Meski di akhir aksi unjuk rasa Kapolres Bekasi telah menjanjikan untuk menyelesaikan kasus dengan dingin dan menunda pembangunan gereja ini, namun hingga dini hari ini, Sabtu, 25 Maret 2017 masih ada banyak pihak yang memanfaatkan kericuhan ini untuk memprovokasi umat.

Provokasi tersebut sangat mudah dibaca dan nampak jelas. Contohnya, ada beberapa akun media sosial yang hanya mengunggah sepotong aksi yang menyudutkan posisi pengunjuk rasa. Tak lupa dengan menyertakan caption yang memancing emosi.
Ada pula yang berusaha keras mengaitkan kericuhan tersebut dengan ormas tertentu dan ujung-ujungnya menghubungkannya dengan pilkada Jakarta.
Biadab.

Kedua model provokator ini tak lebih hanya segelintir dari ribuan bahkan ratusan ribu orang di Indonesia yang malas mencari tahu kebenaran dan lebih menyukai keributan.

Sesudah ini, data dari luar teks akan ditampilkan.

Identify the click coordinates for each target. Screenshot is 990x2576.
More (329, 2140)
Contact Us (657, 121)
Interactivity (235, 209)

Mereka menutupi ribuan fakta mengenai pembangunan rumah ibadah non muslim yang minim bahkan tak ada gesekan dalam proses pendiriannya. Mereka menutup mata terhadap pihak gereja yang menolak lokasi yang disediakan pemda.

Dan tentu saja mereka menutup seluruh indrawi dari penderitaan kaum muslim yang koyak, baik dalam makna kiasan maupun makna sesungguhnya.

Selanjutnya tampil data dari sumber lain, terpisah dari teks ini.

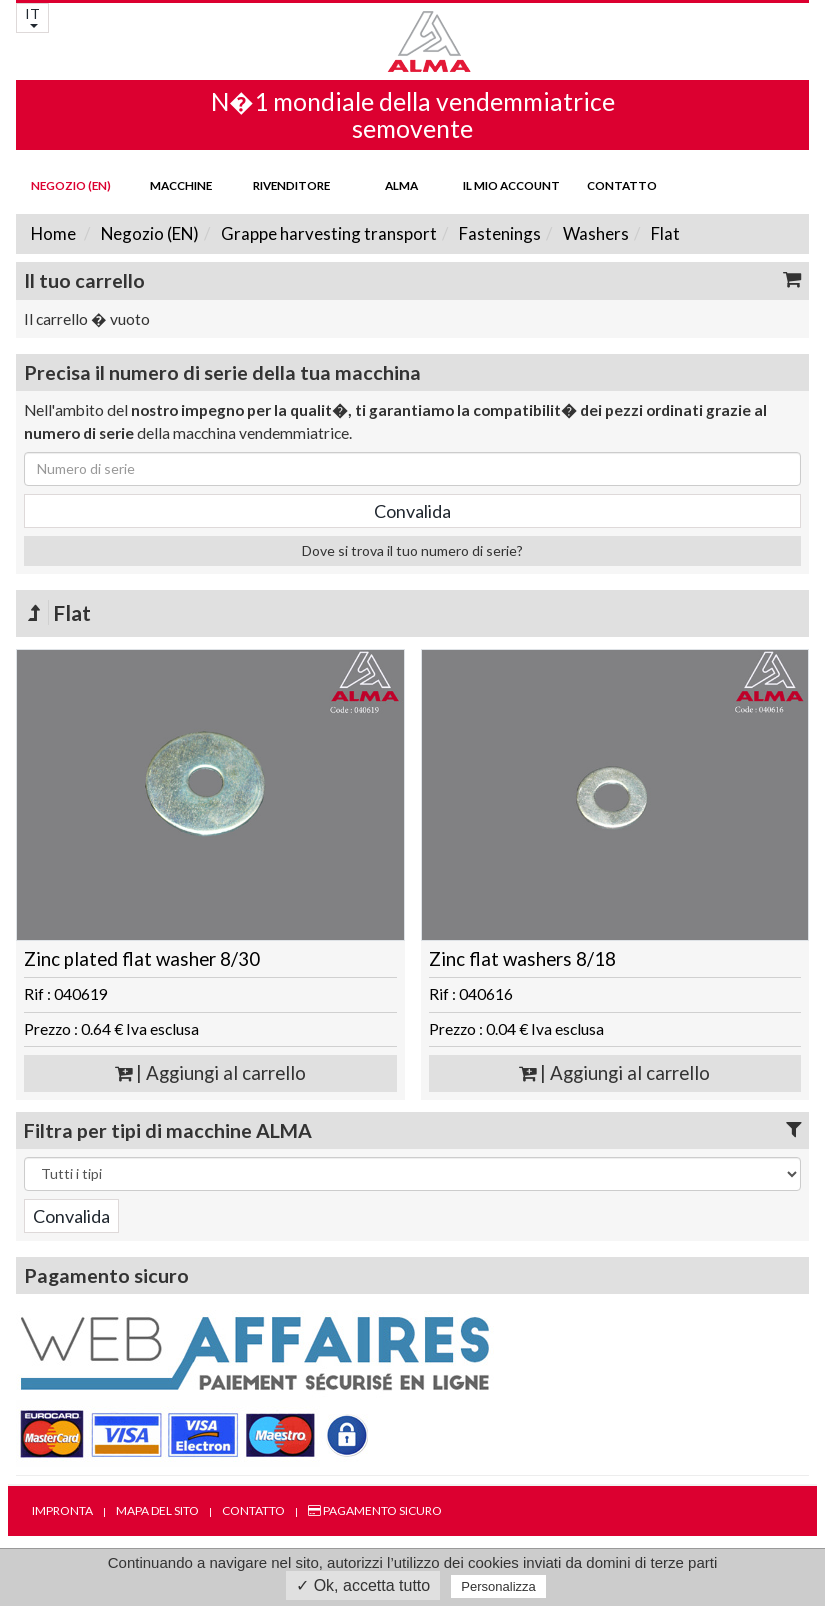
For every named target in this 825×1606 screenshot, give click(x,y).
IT (32, 16)
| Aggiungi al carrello (210, 1073)
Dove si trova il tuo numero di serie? (412, 550)
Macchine (181, 185)
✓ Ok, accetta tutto (363, 1585)
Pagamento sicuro (375, 1510)
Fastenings (498, 233)
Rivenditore (291, 185)
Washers (594, 233)
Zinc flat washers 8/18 (522, 959)
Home (53, 233)
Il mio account (511, 185)
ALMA (401, 185)
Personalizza (498, 1586)
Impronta (62, 1510)
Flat (664, 233)
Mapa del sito (157, 1510)
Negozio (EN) (71, 185)
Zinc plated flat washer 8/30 (142, 959)
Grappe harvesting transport (327, 233)
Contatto (622, 185)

Tipe provokator ini lebih suka mencorengkan arang ke wajah damai Islam.

Sayangnya, dalam menghadapi provokasi recehan ini, sebagian besar umat Islam dan media bernafaskan Islam masih gagap dan merespon setiap provokasi dengan emosi menggebu.

Respon defensif umat Islam ini justru semakin membuat posisi umat Islam tersudut dan kemegahan wajah damai Islam yang diperjuangkan oleh jutaan umat dalam Aksi Damai Bela Islam akan hancur berkeping-keping.

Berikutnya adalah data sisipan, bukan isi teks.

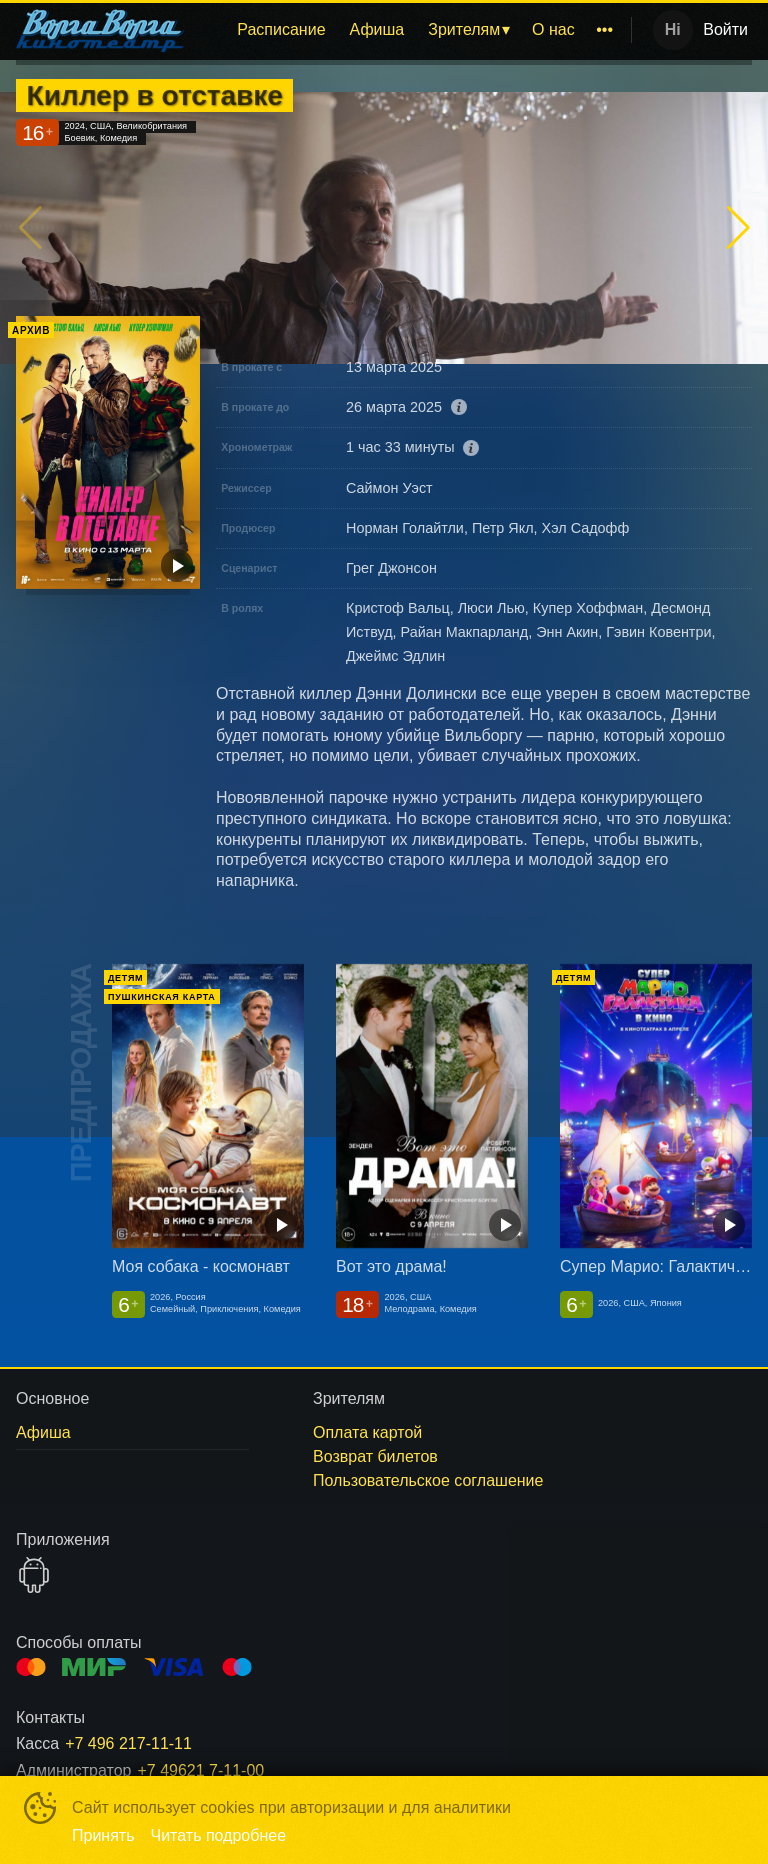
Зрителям (464, 29)
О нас (553, 29)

Inikah yang kita inginkan?

Tentu tidak. Umat Islam harus tetap bersama-sama, menghadapi setiap isu dan provokasi dengan tenang dan kepala dingin.

Terkait kasus penolakan gereja Santa Clara, ada berapakah dari kita umat Islam atau media Islam yang mau dengan jernih mencari akar permasalahan penolakan tersebut dan menghadirkannya ke ruang publik?

Ada berapa dari kita, umat Islam dan media Islam yang lalai menghadirkan informasi akurat mengenai aktivitas keumatan warga gereja Santa Clara sehingga mereka bisa dipertimbangkan akan dan telah membahayakan iman umat muslim?

Provokasi recehan memang akan terus disebar oleh para provokator yang akan bertepuk tangan bila umat Islam hancur tercerai berai. Mereka, para provokator yang sangat mungkin menerima bayaran untuk pekerjaan kotor ini, akan menang bila wajah damai Islam berubah menjadi bengis.

Inikah yang kita mau?

Semoga tidak. Semoga umat segera sadar bahwa upaya menggoreng isu penolakan pembangunan gereja Santa Clara Bekasi Utara, merupakan sebuah pintu masuk untuk menghancurkan umat Islam!